I’ve just finished reading Scalable Internet Architectures by Theo Schlossnagle. It’s a great book. Anyone building large systems should read it. Heck, anyone building any system that needs to run on more than one server should read it.
The book got mixed reviews on Amazon, but I really think that’s about writing style, not substance. Sometimes Theo takes the reader on a scenic tour of something that doesn’t seem to have much to do with the subject matter, and then wraps up by showing how it is actually directly relevant. For example, he spends quite a bit of time talking about why HTTPS inherently poses different scaling problems than HTTP. If you aren’t a patient reader, you might bail out before getting to the punch line.
It’s a pretty compact book, at 225 pages (plus an appendix on Spread). Theo’s writing is terse, even blunt at times. He knows what he’s talking about and he expects you to do your part to keep up with him. You need to start at the beginning and read the whole book. This isn’t a reference that you can just pick up to get five-minute answers.
The topics are as follows:
- Scaling Up (and Down)
- Principles for Avoiding Failure
- Mission-Critical Environments
- High Availability. HA! No Downtime?!
- Load Balancing and the Utter Confusion Surrounding It
- Static Content Serving for Speed and Glory
- Static Meets Dynamic Adding Caches to Reduce Costs
- Distributed Databases Are Easy Just Read the Fine Print
- Juggling Logs and Other Circus Tricks
- The Right Tool for the Job
These subjects may not seem to add up to a holistic worldview of scalability, but trust me, it works out that way.

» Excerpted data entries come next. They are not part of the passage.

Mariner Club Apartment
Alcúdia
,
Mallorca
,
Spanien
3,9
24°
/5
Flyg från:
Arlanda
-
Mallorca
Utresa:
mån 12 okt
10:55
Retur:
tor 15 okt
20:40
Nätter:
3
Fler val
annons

Theo uses specific scenarios – in complete detail – to illustrate larger concepts. You have to work to follow him, but the payoff is big. Here’s a sample of the conclusion to one excursion into the woods:
Where are we going with this? … Each request we passed through the server during our contrived test required 743ms of attention. Of that time, 87ms was not horizontally scalable… we were simply attempting to show that some portion of the interaction was dependent on shared, nonscalable resources. We succeeded; now how do we fix it?

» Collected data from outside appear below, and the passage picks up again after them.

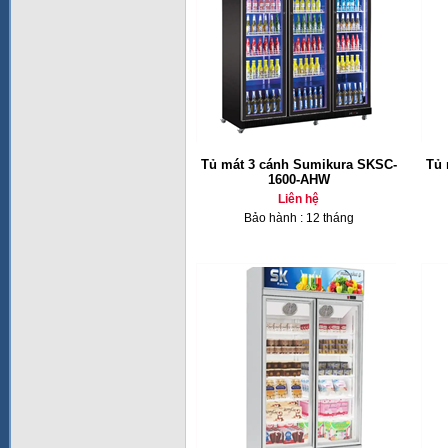
Tủ mát 3 cánh Sumikura SKSC-
Tủ 
1600-AHW
Liên hệ
Bảo hành : 12 tháng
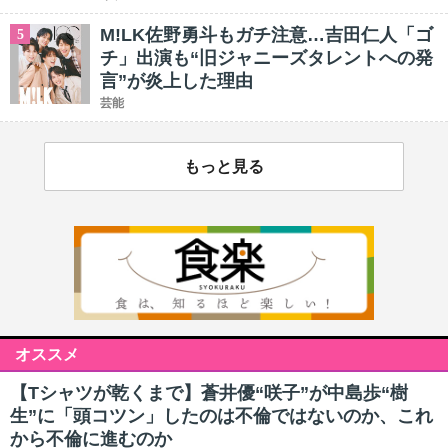
M!LK佐野勇斗もガチ注意…吉田仁人「ゴ
5
チ」出演も“旧ジャニーズタレントへの発
言”が炎上した理由
芸能
もっと見る
オススメ
【Tシャツが乾くまで】蒼井優“咲子”が中島歩“樹
生”に「頭コツン」したのは不倫ではないのか、これ
から不倫に進むのか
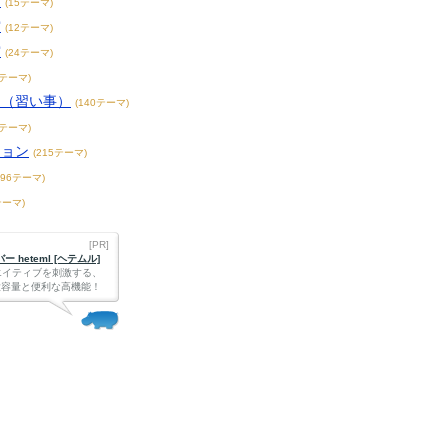
賞
(15テーマ)
賞
(12テーマ)
賞
(24テーマ)
3テーマ)
こ（習い事）
(140テーマ)
4テーマ)
ション
(215テーマ)
396テーマ)
テーマ)
[PR]
 heteml [ヘテムル]
エイティブを刺激する、
Bの大容量と便利な高機能！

Have you ever wondered how to build an architecture that automatically results in website visitors accessing the data center nearest them in network distance? No, the answer isn’t looking up IP addresses to determine geographic location. There’s actually an elegant solution to this problem, and I didn’t know it.

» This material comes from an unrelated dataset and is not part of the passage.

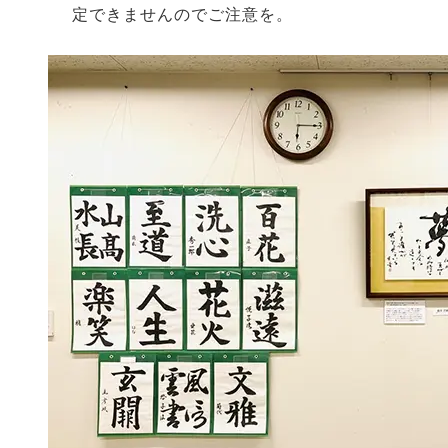
定できませんのでご注意を。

What about this one: what’s a scalable way to invalidate a cache that lives on the filesystem of many machines at once? What if one of the machines doesn’t obey is offline or misses the message for some reason?
This book is about how to think scalably. Just as an SQL programmer must learn to think relationally, a person who hopes to design a scalable application architecture must learn to think the right way. And Theo teaches this paradigm better than I’ve seen it done before.